Exercise - Everything from the line that contains "er bara en användaridentifierare" through the final line of the records should be written out exactly, and nothing outside that span.

═══ Supplied material ═══

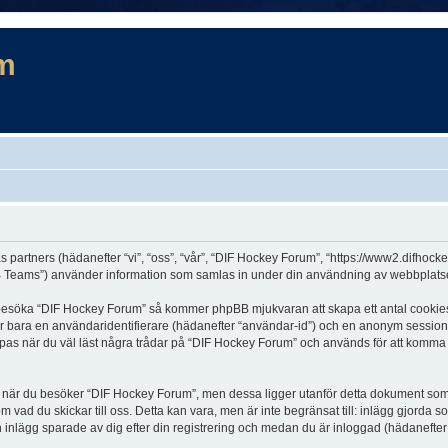
m
s partners (hädanefter “vi”, “oss”, “vår”, “DIF Hockey Forum”, “https://www2.difhock
Teams”) använder information som samlas in under din användning av webbplatsen 
t besöka “DIF Hockey Forum” så kommer phpBB mjukvaran att skapa ett antal cookies, v
er bara en användaridentifierare (hädanefter “användar-id”) och en anonym sessions
s när du väl läst några trådar på “DIF Hockey Forum” och används för att komma ihå
är du besöker “DIF Hockey Forum”, men dessa ligger utanför detta dokument som en
om vad du skickar till oss. Detta kan vara, men är inte begränsat till: inlägg gjor
h inlägg sparade av dig efter din registrering och medan du är inloggad (hädanefter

═══

Result below -
er bara en användaridentifierare (hädanefter “användar-id”) och en anonym sessions
s när du väl läst några trådar på “DIF Hockey Forum” och används för att komma ihå
är du besöker “DIF Hockey Forum”, men dessa ligger utanför detta dokument som en
om vad du skickar till oss. Detta kan vara, men är inte begränsat till: inlägg gjor
h inlägg sparade av dig efter din registrering och medan du är inloggad (hädanefter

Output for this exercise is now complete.